Gleichzeitig arbeitet die Europäische Union weiter an ihrer Abschottung und nimmt in Kauf, dass noch mehr Geflüchtete bei der gefährlichen Flucht ihr Leben verlieren. Als LINKE kritisieren wir diese europäische Politik und fordern stattdessen sichere Fluchtwege, Fluchtursachenbekämpfung durch konsequente Friedenspolitik und den Stopp von Waffenexporten, Zurückdrängung multinationaler Konzerne, die in den Herkunftsländern den Menschen die Lebensgrundlagen rauben (Landgrabbing, Anbau von Monokulturen in der Landwirtschaft…), Klimaschutz, Neuorientierung der Entwicklungspolitik auf Hilfe zur Selbsthilfe, bessere Ausstattung von Hilfsorganisationen durch die Weltgemeinschaft usw.

 

„Die zahlreichen arbeitslosen Asylbewerber sind häufig gering oder nicht qualifiziert. Auch die immer wiederkehrenden Vorschläge, diese Personen zu Pflegehilfskräften zu qualifizieren, verhallen nicht ohne Grund. Denn dafür sind mindestens ausreichende Deutschkenntnisse und ein tieferes Verständnis für den Umgang mit Pflegebedürftigen erforderlich. So etwas lässt sich nicht in Schnellkursen vermitteln.“

Die AfD vermischt hier einige Probleme, die jedoch wenig mit der zugrunde gelegten Statistik zu tun haben. Empfänger*innen von Leistungen nach dem Asylbewerberleistungsgesetz unterliegen in den ersten Monaten des Aufenthalts in Deutschland Arbeits- und teilweise auch Bildungsverboten. Zwar wurde hier bundesgesetzlich einiges gelockert, jedoch haben nur Personen aus Herkunftsländern, die eine sogenannte gute Bleibeperspektive haben (also wo mehr als 50% der Anträge zu einem positiven Asylbescheid hinsichtlich der Anerkennung als Flüchtling oder der Gewährung von subsidiärem Schutz führen – aktuell sind dies Eritrea, Iran, Irak, Syrien und Somalia), während ihres Asylverfahrens einen Anspruch auf einen Integrationskurs. Alle anderen können erst nach positivem Abschluss des Asylverfahrens bzw. der Erteilung einer Duldung einen Kurs erhalten. Menschen aus sogenannten „sicheren Herkunftsstaaten“ haben dauerhaft, also auch wenn sie eine Duldung erhalten, keine Chance auf einen Integrationskurs.

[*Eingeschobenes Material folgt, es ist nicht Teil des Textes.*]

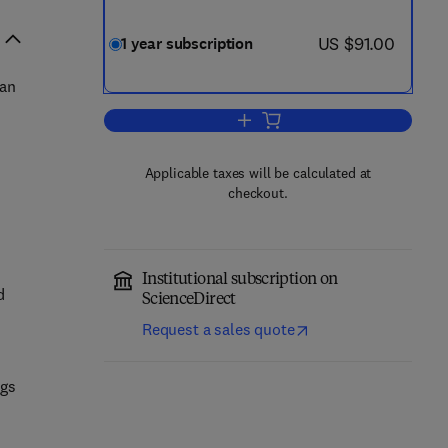
now US $91.00
US $91.00
1 year subscription
man
Add to cart, Body Image
n
Applicable taxes will be calculated at
checkout.
Institutional subscription on
d
ScienceDirect
Request a sales quote
ngs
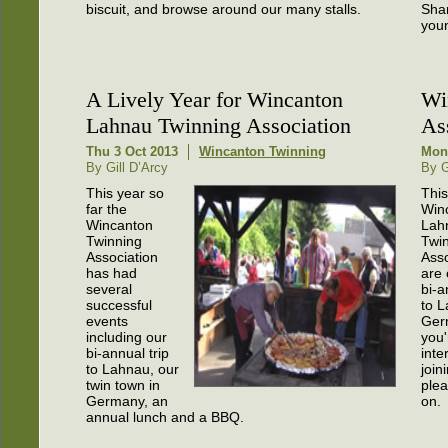
biscuit, and browse around our many stalls.
Shar
you
A Lively Year for Wincanton
Wi
Lahnau Twinning Association
As
Thu 3 Oct 2013
Wincanton Twinning
Mon
By Gill D’Arcy
By G
This year so
This
far the
Win
Wincanton
Lah
Twinning
Twi
Association
Asso
has had
are 
several
bi-a
successful
to L
events
Germ
including our
you'
bi-annual trip
inte
to Lahnau, our
join
twin town in
ple
Germany, an
on.
annual lunch and a BBQ.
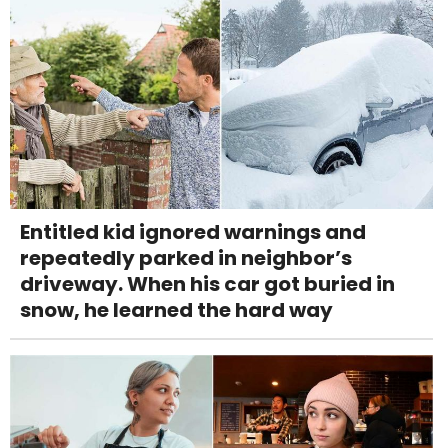
Entitled kid ignored warnings and
repeatedly parked in neighbor’s
driveway. When his car got buried in
snow, he learned the hard way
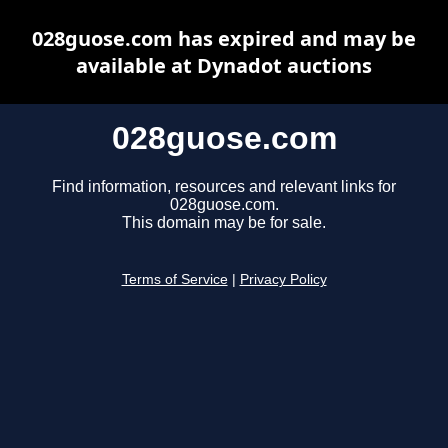
028guose.com has expired and may be
available at Dynadot auctions
028guose.com
Find information, resources and relevant links for
028guose.com.
This domain may be for sale.
Terms of Service
|
Privacy Policy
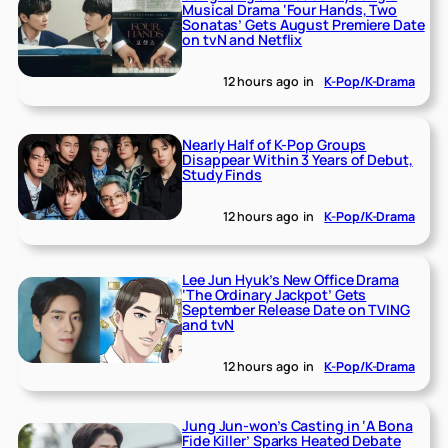
Musical Drama ‘Four Hands, Two
Sonatas’ Gets August Premiere Date
on tvN and Netflix
12 hours ago
in
K-Pop/K-Drama
Nearly Half of K-Pop Groups
Disappear Within 3 Years of Debut,
Study Finds
12 hours ago
in
K-Pop/K-Drama
Lee Jun Hyuk’s New Office Drama
‘The Ordinary Jackpot’ Gets
September Release Date on TVING
and tvN
12 hours ago
in
K-Pop/K-Drama
Jung Jun-won’s Casting in ‘A Bona
Fide Killer’ Sparks Heated Debate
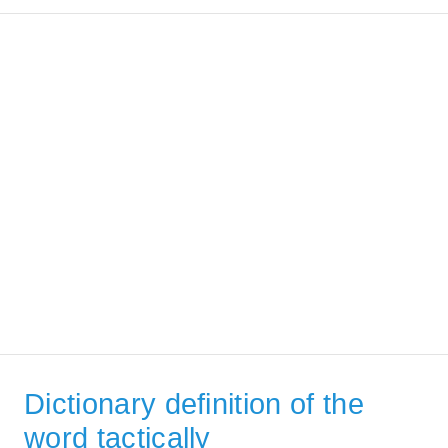
Dictionary definition of the
word tactically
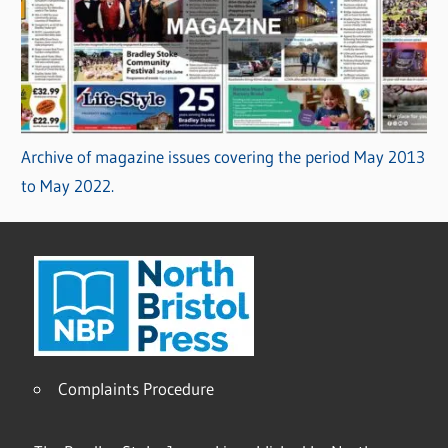
Archive of magazine issues covering the period May 2013
to May 2022.
Complaints Procedure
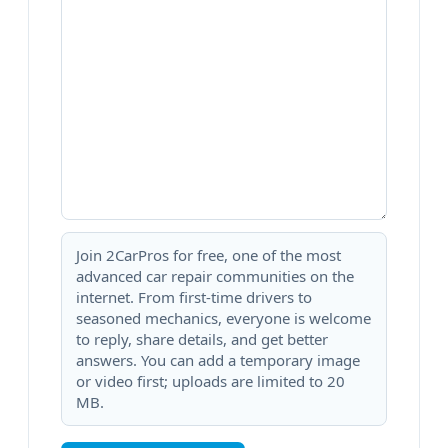
Join 2CarPros for free, one of the most
advanced car repair communities on the
internet. From first-time drivers to
seasoned mechanics, everyone is welcome
to reply, share details, and get better
answers. You can add a temporary image
or video first; uploads are limited to 20
MB.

Ähnliches gilt für die Integration in den Arbeitsmarkt. Auch hier wird während des Asylverfahrens nur Personen aus Herkunftsländern mit guter Bleibeperspektive eine Förderung gewährt.

Das Problem mangelnder Deutschkenntnisse und mangelnder Integration in den Arbeitsmarkt ist also durch die Bundespolitik hausgemacht.  In Brandenburg haben wir ein aus dem Europäischen Sozialfonds finanziertes Programm aufgelegt, das auch Personen, die keinen Anspruch auf einen Kurs des Bundes haben, schon während ihres Asylverfahrens einen Deutschkurs ermöglicht.

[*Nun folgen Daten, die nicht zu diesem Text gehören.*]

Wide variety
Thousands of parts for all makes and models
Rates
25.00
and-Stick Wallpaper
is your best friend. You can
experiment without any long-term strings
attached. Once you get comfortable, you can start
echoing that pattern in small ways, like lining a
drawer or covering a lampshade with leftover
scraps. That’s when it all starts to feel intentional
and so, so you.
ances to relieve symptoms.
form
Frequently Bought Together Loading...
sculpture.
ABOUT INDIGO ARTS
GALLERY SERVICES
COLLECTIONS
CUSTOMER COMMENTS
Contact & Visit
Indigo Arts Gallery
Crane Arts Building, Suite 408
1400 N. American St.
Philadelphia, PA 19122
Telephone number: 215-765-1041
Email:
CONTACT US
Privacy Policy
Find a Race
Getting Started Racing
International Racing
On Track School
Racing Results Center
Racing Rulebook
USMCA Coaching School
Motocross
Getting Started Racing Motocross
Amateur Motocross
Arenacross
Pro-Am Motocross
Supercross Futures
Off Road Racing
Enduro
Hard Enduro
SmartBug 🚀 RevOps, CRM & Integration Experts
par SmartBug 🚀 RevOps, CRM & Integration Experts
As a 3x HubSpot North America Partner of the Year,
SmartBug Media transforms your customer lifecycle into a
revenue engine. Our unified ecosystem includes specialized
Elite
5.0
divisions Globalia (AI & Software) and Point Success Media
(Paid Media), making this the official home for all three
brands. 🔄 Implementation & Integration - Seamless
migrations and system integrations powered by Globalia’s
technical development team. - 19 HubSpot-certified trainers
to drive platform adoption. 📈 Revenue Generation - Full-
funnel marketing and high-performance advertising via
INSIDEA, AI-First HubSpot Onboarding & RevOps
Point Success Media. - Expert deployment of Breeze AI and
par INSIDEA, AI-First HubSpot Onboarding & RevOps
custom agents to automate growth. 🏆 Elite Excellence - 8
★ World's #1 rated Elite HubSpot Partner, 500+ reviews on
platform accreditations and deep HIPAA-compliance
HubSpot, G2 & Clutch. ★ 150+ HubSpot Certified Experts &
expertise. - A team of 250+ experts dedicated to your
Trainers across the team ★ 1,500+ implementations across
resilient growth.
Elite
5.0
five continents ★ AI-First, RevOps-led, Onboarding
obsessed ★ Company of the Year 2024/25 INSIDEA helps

Zu dem immer wieder strapazierten Beispiel des Pflegebereichs ist zu sagen: Doch, eine Integration in diesen Bereich ist möglich. Allerdings ist dies auch ein kultursensibler Bereich und nicht jeder Geflüchtete wird dafür geeignet sein. Fachkräftemangel in diesem wie in anderen Bereichen wird nur gelingen, wenn es eine konsequente auf den Einzelfall angepasste Förderung gibt. Und vor allem braucht es Regelungen im Aufenthaltsrecht, die Integrationsleistungen stärker als bisher berücksichtigen. Damit wird nicht nur die Motivation bei den Geflüchteten zur Integration gesteigert sondern auch volkswirtschaftlich ist es absurd, dass Menschen, die hier eine Ausbildung genossen und/oder in den Arbeitsmarkt integriert sind, zwangsweise in ihre Herkunftsländer zurückgeführt werden (was die AfD ja noch stärker betreiben will).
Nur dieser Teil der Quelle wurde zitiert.